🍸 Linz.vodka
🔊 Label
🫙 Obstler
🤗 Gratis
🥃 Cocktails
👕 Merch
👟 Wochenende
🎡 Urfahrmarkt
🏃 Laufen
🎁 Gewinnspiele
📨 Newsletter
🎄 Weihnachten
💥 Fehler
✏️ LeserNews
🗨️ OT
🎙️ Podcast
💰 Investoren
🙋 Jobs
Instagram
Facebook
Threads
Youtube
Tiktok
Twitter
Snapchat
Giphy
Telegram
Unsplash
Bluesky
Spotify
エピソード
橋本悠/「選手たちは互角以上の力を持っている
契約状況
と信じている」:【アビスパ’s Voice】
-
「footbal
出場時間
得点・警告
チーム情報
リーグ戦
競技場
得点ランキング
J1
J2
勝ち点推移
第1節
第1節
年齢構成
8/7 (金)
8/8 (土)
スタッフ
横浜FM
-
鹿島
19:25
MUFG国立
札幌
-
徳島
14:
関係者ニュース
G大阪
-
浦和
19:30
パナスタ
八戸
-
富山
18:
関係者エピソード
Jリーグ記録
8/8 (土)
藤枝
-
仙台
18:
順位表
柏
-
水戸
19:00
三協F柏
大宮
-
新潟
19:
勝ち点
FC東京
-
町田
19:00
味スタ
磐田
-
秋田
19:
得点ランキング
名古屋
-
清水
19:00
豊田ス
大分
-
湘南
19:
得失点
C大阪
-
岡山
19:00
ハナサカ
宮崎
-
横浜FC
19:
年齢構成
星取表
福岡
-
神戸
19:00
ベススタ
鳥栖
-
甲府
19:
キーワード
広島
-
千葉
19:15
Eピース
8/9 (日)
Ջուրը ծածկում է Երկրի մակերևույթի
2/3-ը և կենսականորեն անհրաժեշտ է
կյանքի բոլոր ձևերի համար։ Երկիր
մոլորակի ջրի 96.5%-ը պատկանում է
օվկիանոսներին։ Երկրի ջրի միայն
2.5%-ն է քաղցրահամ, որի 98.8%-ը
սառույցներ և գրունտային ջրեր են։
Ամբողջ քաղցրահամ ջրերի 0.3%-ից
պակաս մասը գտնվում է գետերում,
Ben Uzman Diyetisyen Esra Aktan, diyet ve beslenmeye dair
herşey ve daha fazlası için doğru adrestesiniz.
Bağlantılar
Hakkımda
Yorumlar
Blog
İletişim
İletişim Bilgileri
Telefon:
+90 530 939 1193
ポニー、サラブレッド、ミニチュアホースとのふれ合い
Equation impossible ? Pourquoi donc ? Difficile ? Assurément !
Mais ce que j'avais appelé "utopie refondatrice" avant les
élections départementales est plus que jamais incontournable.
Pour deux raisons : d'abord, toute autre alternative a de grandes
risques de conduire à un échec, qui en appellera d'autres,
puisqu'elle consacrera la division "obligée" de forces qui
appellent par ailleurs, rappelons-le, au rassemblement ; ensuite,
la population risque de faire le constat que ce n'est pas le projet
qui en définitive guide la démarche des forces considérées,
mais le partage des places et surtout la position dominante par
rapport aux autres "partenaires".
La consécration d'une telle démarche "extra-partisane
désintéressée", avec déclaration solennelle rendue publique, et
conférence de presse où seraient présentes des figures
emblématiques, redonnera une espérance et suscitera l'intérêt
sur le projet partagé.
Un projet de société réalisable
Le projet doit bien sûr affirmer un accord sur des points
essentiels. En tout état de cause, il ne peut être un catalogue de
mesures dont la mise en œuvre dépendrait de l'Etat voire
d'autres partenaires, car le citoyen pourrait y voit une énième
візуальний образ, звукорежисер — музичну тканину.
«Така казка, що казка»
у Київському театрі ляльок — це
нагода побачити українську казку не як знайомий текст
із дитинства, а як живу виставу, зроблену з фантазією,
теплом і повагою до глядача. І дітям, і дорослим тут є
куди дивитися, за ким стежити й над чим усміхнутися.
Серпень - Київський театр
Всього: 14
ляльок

= = = =

## Aim of the exercise
Preserving every character, copy the records above out again.

## Answer below
🍸 Linz.vodka
🔊 Label
🫙 Obstler
🤗 Gratis
🥃 Cocktails
👕 Merch
👟 Wochenende
🎡 Urfahrmarkt
🏃 Laufen
🎁 Gewinnspiele
📨 Newsletter
🎄 Weihnachten
💥 Fehler
✏️ LeserNews
🗨️ OT
🎙️ Podcast
💰 Investoren
🙋 Jobs
Instagram
Facebook
Threads
Youtube
Tiktok
Twitter
Snapchat
Giphy
Telegram
Unsplash
Bluesky
Spotify
エピソード
橋本悠/「選手たちは互角以上の力を持っている
契約状況
と信じている」:【アビスパ’s Voice】
-
「footbal
出場時間
得点・警告
チーム情報
リーグ戦
競技場
得点ランキング
J1
J2
勝ち点推移
第1節
第1節
年齢構成
8/7 (金)
8/8 (土)
スタッフ
横浜FM
-
鹿島
19:25
MUFG国立
札幌
-
徳島
14:
関係者ニュース
G大阪
-
浦和
19:30
パナスタ
八戸
-
富山
18:
関係者エピソード
Jリーグ記録
8/8 (土)
藤枝
-
仙台
18:
順位表
柏
-
水戸
19:00
三協F柏
大宮
-
新潟
19:
勝ち点
FC東京
-
町田
19:00
味スタ
磐田
-
秋田
19:
得点ランキング
名古屋
-
清水
19:00
豊田ス
大分
-
湘南
19:
得失点
C大阪
-
岡山
19:00
ハナサカ
宮崎
-
横浜FC
19:
年齢構成
星取表
福岡
-
神戸
19:00
ベススタ
鳥栖
-
甲府
19:
キーワード
広島
-
千葉
19:15
Eピース
8/9 (日)
Ջուրը ծածկում է Երկրի մակերևույթի
2/3-ը և կենսականորեն անհրաժեշտ է
կյանքի բոլոր ձևերի համար։ Երկիր
մոլորակի ջրի 96.5%-ը պատկանում է
օվկիանոսներին։ Երկրի ջրի միայն
2.5%-ն է քաղցրահամ, որի 98.8%-ը
սառույցներ և գրունտային ջրեր են։
Ամբողջ քաղցրահամ ջրերի 0.3%-ից
պակաս մասը գտնվում է գետերում,
Ben Uzman Diyetisyen Esra Aktan, diyet ve beslenmeye dair
herşey ve daha fazlası için doğru adrestesiniz.
Bağlantılar
Hakkımda
Yorumlar
Blog
İletişim
İletişim Bilgileri
Telefon:
+90 530 939 1193
ポニー、サラブレッド、ミニチュアホースとのふれ合い
Equation impossible ? Pourquoi donc ? Difficile ? Assurément !
Mais ce que j'avais appelé "utopie refondatrice" avant les
élections départementales est plus que jamais incontournable.
Pour deux raisons : d'abord, toute autre alternative a de grandes
risques de conduire à un échec, qui en appellera d'autres,
puisqu'elle consacrera la division "obligée" de forces qui
appellent par ailleurs, rappelons-le, au rassemblement ; ensuite,
la population risque de faire le constat que ce n'est pas le projet
qui en définitive guide la démarche des forces considérées,
mais le partage des places et surtout la position dominante par
rapport aux autres "partenaires".
La consécration d'une telle démarche "extra-partisane
désintéressée", avec déclaration solennelle rendue publique, et
conférence de presse où seraient présentes des figures
emblématiques, redonnera une espérance et suscitera l'intérêt
sur le projet partagé.
Un projet de société réalisable
Le projet doit bien sûr affirmer un accord sur des points
essentiels. En tout état de cause, il ne peut être un catalogue de
mesures dont la mise en œuvre dépendrait de l'Etat voire
d'autres partenaires, car le citoyen pourrait y voit une énième
візуальний образ, звукорежисер — музичну тканину.
«Така казка, що казка»
у Київському театрі ляльок — це
нагода побачити українську казку не як знайомий текст
із дитинства, а як живу виставу, зроблену з фантазією,
теплом і повагою до глядача. І дітям, і дорослим тут є
куди дивитися, за ким стежити й над чим усміхнутися.
Серпень - Київський театр
Всього: 14
ляльок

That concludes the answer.